WHAT YOU ARE ASKED TO DO — An exact transcription of every entry is required. Images are not part of it.

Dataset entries
::::::::::
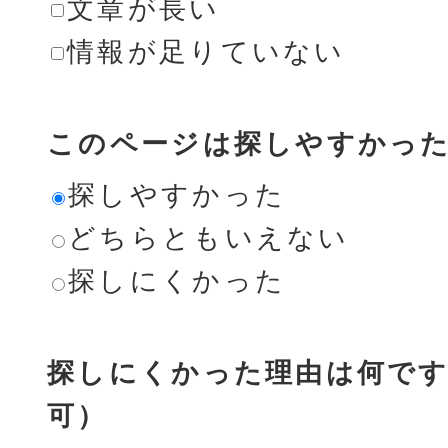
文章が長い
情報が足りていない
このページは探しやすかっ
探しやすかった
どちらともいえない
探しにくかった
探しにくかった理由は何です
可）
::::::::::
TASK SOLUTION —
文章が長い
情報が足りていない
このページは探しやすかっ
探しやすかった
どちらともいえない
探しにくかった
探しにくかった理由は何です
可）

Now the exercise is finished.